I have been working on a question in the linux forum - which I think about it now, was probably not the right spot but was anyhow being helped (which was nice).  The TI employee came to the conclusion that my problem might actually be that the codec version I am using is returning a buffer handle that should be kept internal to the codec.  He suggested posting here and linking back to our conversation.

The basic story is this:

I was working with dvsdk 3.10.0.19 which came with DMAI 2.10.00.12, CE 2.25.5.16 and cs2dm6467 v1.0.0.10.  I created a codec server with a single codec in it - H264enc from the cs2dm6467 folder.  I then used DMAI application video_encode_io1 to begin to work with the codec and file io.  It seemed to be working fine.  I modified the application to create threads (as many as 10) and it was able to encode frames like a champ.  Except that after so many runs it would just hang (many an hour or so of running).  I found a forum that said that CE v2.25.5.16 had a memory leak in it that would cause the program to hang (the log shown in the forum matched my log.)  So I started the process over with CEv2.26.2.11.  After integrating this version, my project would not work ever.  So posted in a forum and Rob Tivvy suggested explicitly registering the buffers that the DMAI was using.  This did not work either.  After closer investigation at the logs, Rob now thinks there might be a problem with my codec.
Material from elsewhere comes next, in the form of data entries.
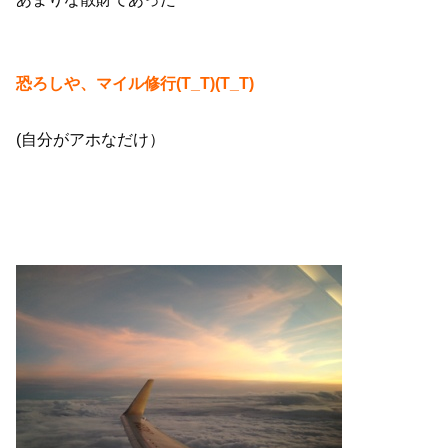
恐ろしや、マイル修行(T_T)(T_T)
(自分がアホなだけ）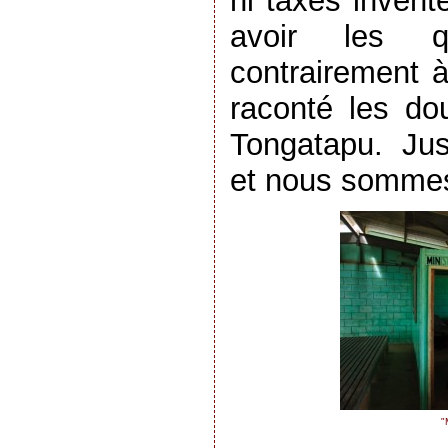
ni taxes invent
avoir les 
contrairement 
raconté les do
Tongatapu. Jus
et nous sommes
"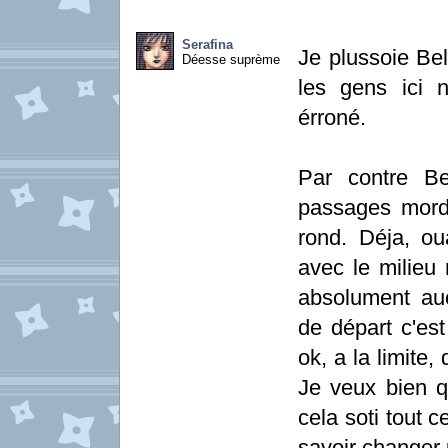
Serafina
Je plussoie Bel
Déesse suprème
les gens ici 
érroné.
Par contre Be
passages morda
rond. Déja, ou
avec le milieu
absolument au
de départ c'es
ok, a la limite,
Je veux bien q
cela soti tout c
savoir changer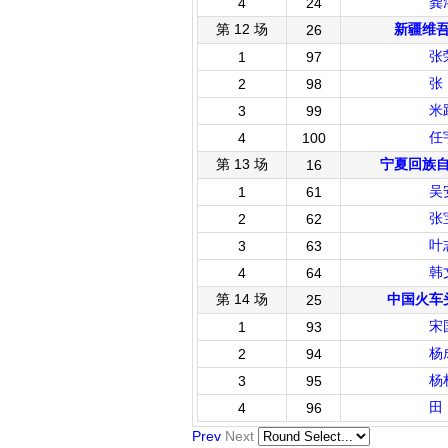
龚
4
24
第 12 场
新疆维
26
张
1
97
张
2
98
米
3
99
任
4
100
第 13 场
宁夏回族
16
吴
1
61
张
2
62
叶
3
63
韩
4
64
第 14 场
中国火车
25
宋
1
93
杨
2
94
杨
3
95
田
4
96
Prev
Next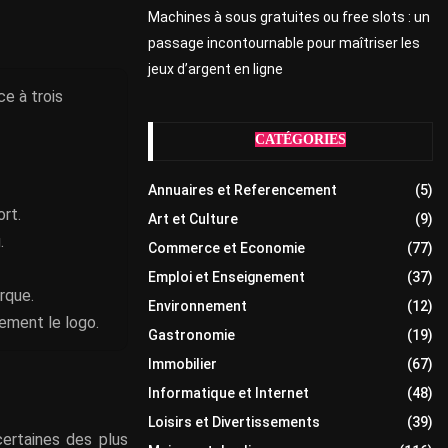
Machines à sous gratuites ou free slots : un
passage incontournable pour maîtriser les
jeux d’argent en ligne
e à trois
CATÉGORIES
Annuaires et Referencement
(5)
rt.
Art et Culture
(9)
.
Commerce et Economie
(77)
Emploi et Enseignement
(37)
rque.
Environnement
(12)
lement le logo.
Gastronomie
(19)
Immobilier
(67)
Informatique et Internet
(48)
Loisirs et Divertissements
(39)
certaines des plus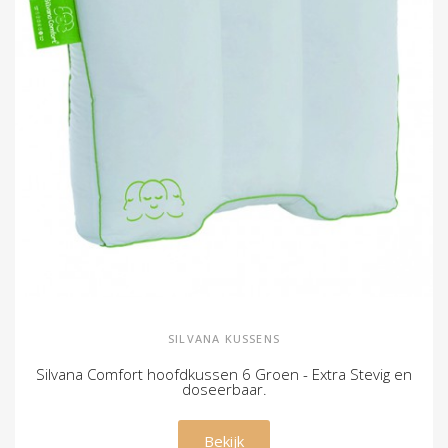
SILVANA KUSSENS
Silvana Comfort hoofdkussen 6 Groen - Extra Stevig en
doseerbaar.
€ 79,00
Bekijk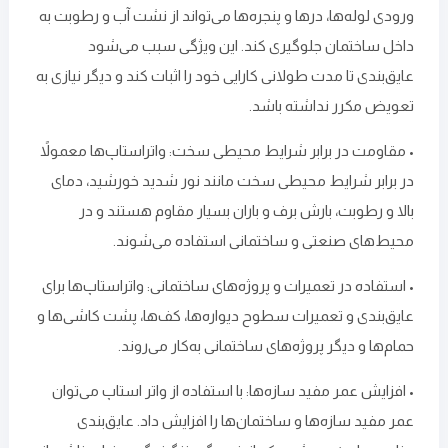
ورودی لوله‌ها، درها و پنجره‌ها می‌تواند از نشت آب و رطوبت به
داخل ساختمان جلوگیری کند. این ویژگی سبب می‌شود
عایق‌بندی تا مدت‌ طولانی کارایی خود را اثبات کند و دیگر نیازی به
تعویض مکرر نداشته باشد.
• مقاومت در برابر شرایط محیطی سخت: واتراستاپ‌ها معمولاً
در برابر شرایط محیطی سخت مانند نور شدید خورشید، دمای
بالا و رطوبت، بارش برف و باران بسیار مقاوم هستند و در
محیط‌های صنعتی و ساختمانی استفاده می‌شوند.
• استفاده در تعمیرات و پروژه‌های ساختمانی: واتراستاپ‌ها برای
عایق‌بندی و تعمیرات سطوح دیواره‌ها، کف‌ها، پشت کاشی‌ها و
حمام‌ها و دیگر پروژه‌های ساختمانی به‌کار می‌روند.
• افزایش عمر مفید سازه‌ها: با استفاده از واتر استاپ می‌توان
عمر مفید سازه‌ها و ساختمان‌ها را افزایش داد. عایق‌بندی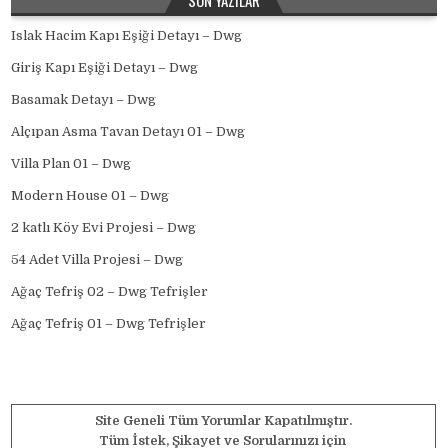
SON YAZILAR
Islak Hacim Kapı Eşiği Detayı – Dwg
Giriş Kapı Eşiği Detayı – Dwg
Basamak Detayı – Dwg
Alçıpan Asma Tavan Detayı 01 – Dwg
Villa Plan 01 – Dwg
Modern House 01 – Dwg
2 katlı Köy Evi Projesi – Dwg
54 Adet Villa Projesi – Dwg
Ağaç Tefriş 02 – Dwg Tefrişler
Ağaç Tefriş 01 – Dwg Tefrişler
Site Geneli Tüm Yorumlar Kapatılmıştır.
Tüm İstek, Şikayet ve Sorularınızı için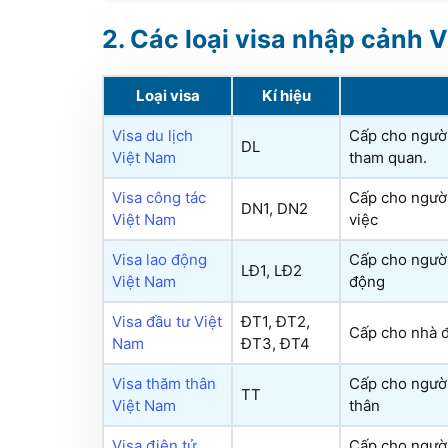
Các loại visa nhập cảnh 
Loại visa
Kí hiệu
Visa du lịch
Cấp cho người
DL
Việt Nam
tham quan.
Visa công tác
Cấp cho người
DN1, DN2
Việt Nam
việc
Visa lao động
Cấp cho người
LĐ1, LĐ2
Việt Nam
động
Visa đầu tư Việt
ĐT1, ĐT2,
Cấp cho nhà đ
Nam
ĐT3, ĐT4
Visa thăm thân
Cấp cho người
TT
Việt Nam
thân
Visa điện tử
Cấp cho người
Could you please help me confirm his assumption, recommend a codec version to use instead, and/or recommend another test to run for debugging.

Unfortunately, I don't have the JTag environment set up so the only debug I can do is with logs and printf. 

Here is the link:

http://e2e.ti.com/support/embedded/f/354/p/87684/304901.aspx#304901

thanks so much,

Brandy

  • Here is a bit more information:

    I found this post:  http://e2e.ti.com/support/embedded/f/354/p/63547/229656.aspx regarding the contig memory not getting freed.  I assume this must relate to it not getting registered, but just for fun I reinstated CE 2.25.5.16 and checked to see if my codec was also not freeing this buffer.  Conclusion: its not.  However, as far as I can tell, my code is properly registering the buffer and allocating it with the correct size.  Here is the log:

    5850.log_oldCE_successful_encode.txt

    the forum never posted a solution to the problem and I am using a newer codec as well version 1.20.2.0 but given the log, I think the problem still applies.

    Thanks agian!

    Brandy

  • Hi Brandy,

    Was there a reason why you had to create your own codec server as opposed to using the original codec server that was provided? It seems it'd have been simpler to just use the server that was provided for you out-of-box. It'd be good to use the original server if possible to eliminate any possibility of a problem introduced while creating the new one.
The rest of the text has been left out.